The best advice I got on this made sense later: “I wouldn’t even try to manage that [dataset] myself. Just figure out how to tell a database to do it—that’s its only job.”

2 comments

Understanding relational algebra helps you write better SQL the way understanding lambda calculus helps you write better JavaScript. The language is warty and but a shadow of the pristine purity underneath, but it gets the job done and the theory guides your reasoning on how to use the language.
In particular, I find the closure property of SQL very helpful and always think in terms of queries gettings tables and producing tables (derived most of the time). https://en.wikipedia.org/wiki/Closure_(mathematics)

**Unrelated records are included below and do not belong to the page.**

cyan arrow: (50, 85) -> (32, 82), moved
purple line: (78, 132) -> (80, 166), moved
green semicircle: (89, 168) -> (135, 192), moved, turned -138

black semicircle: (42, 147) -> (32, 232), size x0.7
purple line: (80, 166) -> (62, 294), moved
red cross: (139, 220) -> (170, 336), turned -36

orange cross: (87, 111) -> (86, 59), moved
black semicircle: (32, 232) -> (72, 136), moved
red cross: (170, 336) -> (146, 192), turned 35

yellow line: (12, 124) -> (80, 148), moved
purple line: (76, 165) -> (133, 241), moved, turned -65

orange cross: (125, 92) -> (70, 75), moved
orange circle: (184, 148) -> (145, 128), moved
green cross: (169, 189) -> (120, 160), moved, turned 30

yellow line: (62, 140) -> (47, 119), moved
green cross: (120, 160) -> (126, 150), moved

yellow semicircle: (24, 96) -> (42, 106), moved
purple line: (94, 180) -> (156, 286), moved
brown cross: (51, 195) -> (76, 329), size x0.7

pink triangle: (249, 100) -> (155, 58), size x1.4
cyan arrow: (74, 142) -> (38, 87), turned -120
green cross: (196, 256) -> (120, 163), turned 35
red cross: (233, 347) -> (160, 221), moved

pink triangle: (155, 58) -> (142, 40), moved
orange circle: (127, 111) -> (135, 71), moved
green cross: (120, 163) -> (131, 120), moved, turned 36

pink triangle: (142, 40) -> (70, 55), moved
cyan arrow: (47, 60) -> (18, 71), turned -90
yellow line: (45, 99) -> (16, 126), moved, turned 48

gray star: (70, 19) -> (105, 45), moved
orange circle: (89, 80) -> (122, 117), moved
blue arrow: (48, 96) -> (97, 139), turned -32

I really "got" SQL about 15 years after I started using it. The explanation is very simple: until that moment, SQL was a minor component for me in a big pie. Then one day I got into the position to troubleshoot some apps with >1 TB database behind them and I figured that SQL is more than simple CRUD operations. For most full stack developers that I know, SQL is still that minor component in the back of their mind and they are usually right.